The six roles as a financial advisor
By Jeff Thorsteinson
I didn’t know what I signed up for when I launched into a career as a financial advisor. Well, that’s not entirely fair. I obviously knew I would be speaking to clients about things with “dollar signs” in front of them. I knew we’d discuss insurance, cash flow, and retirement planning. As I progressed in my career, I realized that I was more than just a financial advisor. In fact, when analyzing this notion, I realized that I wore, we wear, many hats.

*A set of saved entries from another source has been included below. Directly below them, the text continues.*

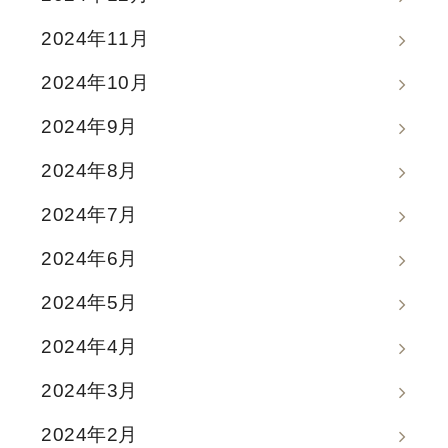
2024年11月
2024年10月
2024年9月
2024年8月
2024年7月
2024年6月
2024年5月
2024年4月
2024年3月
2024年2月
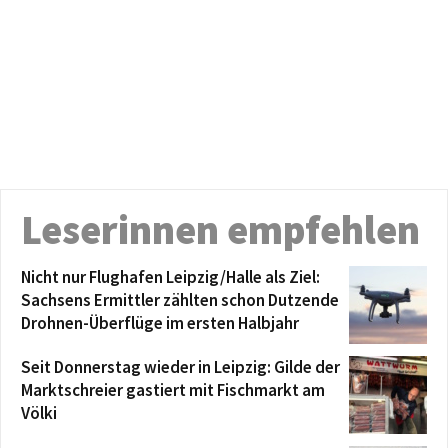
Leserinnen empfehlen
Nicht nur Flughafen Leipzig/Halle als Ziel:
Sachsens Ermittler zählten schon Dutzende
Drohnen-Überflüge im ersten Halbjahr
Seit Donnerstag wieder in Leipzig: Gilde der
Marktschreier gastiert mit Fischmarkt am
Völki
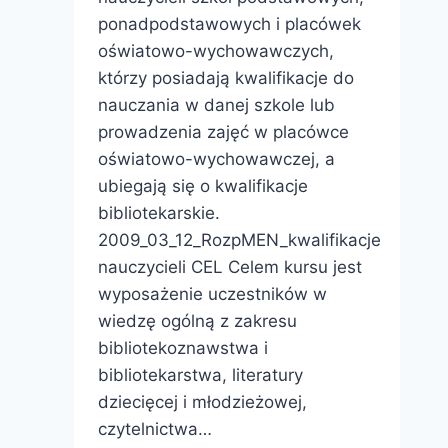
ponadpodstawowych i placówek
oświatowo-wychowawczych,
którzy posiadają kwalifikacje do
nauczania w danej szkole lub
prowadzenia zajęć w placówce
oświatowo-wychowawczej, a
ubiegają się o kwalifikacje
bibliotekarskie.
2009_03_12_RozpMEN_kwalifikacje
nauczycieli CEL Celem kursu jest
wyposażenie uczestników w
wiedzę ogólną z zakresu
bibliotekoznawstwa i
bibliotekarstwa, literatury
dziecięcej i młodzieżowej,
czytelnictwa…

As advisors, we carry out many roles in the lives of our clients, and these roles significantly impact their long-term financial success:
Listener: Market volatility can create significant emotional swings in client moods. Top advisors listen. They identify client fears and anxiety, try to understand the issues driving those feelings, and then provide a plan that will work for them.
Calibrate:
Educator: Top advisors educate clients about the relationship between risk and return, asset allocation, rebalancing, diversification, and investor discipline.

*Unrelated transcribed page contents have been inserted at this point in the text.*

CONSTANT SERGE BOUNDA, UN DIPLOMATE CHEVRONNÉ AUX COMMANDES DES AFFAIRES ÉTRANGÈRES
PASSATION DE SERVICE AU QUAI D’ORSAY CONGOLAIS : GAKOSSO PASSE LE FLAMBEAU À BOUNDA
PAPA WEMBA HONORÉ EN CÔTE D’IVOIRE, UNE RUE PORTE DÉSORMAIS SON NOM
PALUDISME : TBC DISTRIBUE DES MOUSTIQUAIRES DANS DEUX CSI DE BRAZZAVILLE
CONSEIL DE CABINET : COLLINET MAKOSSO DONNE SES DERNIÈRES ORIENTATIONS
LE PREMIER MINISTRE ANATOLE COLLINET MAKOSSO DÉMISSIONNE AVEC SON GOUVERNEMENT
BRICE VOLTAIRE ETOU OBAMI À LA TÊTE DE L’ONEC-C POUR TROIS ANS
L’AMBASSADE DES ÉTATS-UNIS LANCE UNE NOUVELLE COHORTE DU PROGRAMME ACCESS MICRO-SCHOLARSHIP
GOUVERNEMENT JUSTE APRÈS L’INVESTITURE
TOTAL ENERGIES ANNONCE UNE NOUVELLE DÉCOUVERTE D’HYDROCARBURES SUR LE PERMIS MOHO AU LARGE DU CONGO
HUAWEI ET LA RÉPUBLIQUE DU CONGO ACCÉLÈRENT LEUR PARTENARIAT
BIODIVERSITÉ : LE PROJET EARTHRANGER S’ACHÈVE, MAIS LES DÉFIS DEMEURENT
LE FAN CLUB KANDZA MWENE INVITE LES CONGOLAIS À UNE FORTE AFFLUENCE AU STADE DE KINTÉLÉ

Calibrate: Source or create financial concepts for those meetings so that you have a story to tell about the benefits and pitfalls of a strategy. These concept pieces help you explain why you thought of the strategy for the client and empower them to decide either way.
Caretaker: Advisors are likely among the few professionals who take a long-term view of a client's financial health and welfare. In this role, advisors look long into the future for things that may impact the client’s wealth and keep them abreast of such news.
Calibrate: Reflect back on your client’s short-term, medium-term, and long-term goals. Map it out on a continuum, demonstrate what you do with this information, and reiterate why you take this "custodian" position.
Wealth Coach: It’s human nature to doubt a plan when circumstances begin to attack it. This is when the mentor role kicks in. In this instance, the advisor puts on the “wealth coach” hat and reinforces why staying the course is essential and what is needed to do so.
Calibrate: Your clients hired you to be their overall wealth manager. You have short- term, medium-term, and long-term focus. When clients call with irrational decisions during volatile times, you put the “Coach” hat on and help them get back to rational, fact-based decision-making. Much like an athletic coach, you help educate clients about the discipline of investing.
Architect: Once the advisor has everything needed to create a plan for the client, plan construction commences. Working with the client, a long-term strategy emerges that matches the client's specific goals and risk profile.
Calibrate: Once you’ve gathered all your discovery information and materials, it’s time to design the overall plan for clients. This is when the Architect hat is worn: Your task is to ensure the plan delivers on the client’s needs and is functionally sound and well-articulated.
Expert: In a world of free and easily accessible information, clients need the wisdom and experience of their advisor. They need an expert to help them understand what’s happening in their country and worldwide and develop strategies to meet goals. They need someone to filter the “news” and stay the course.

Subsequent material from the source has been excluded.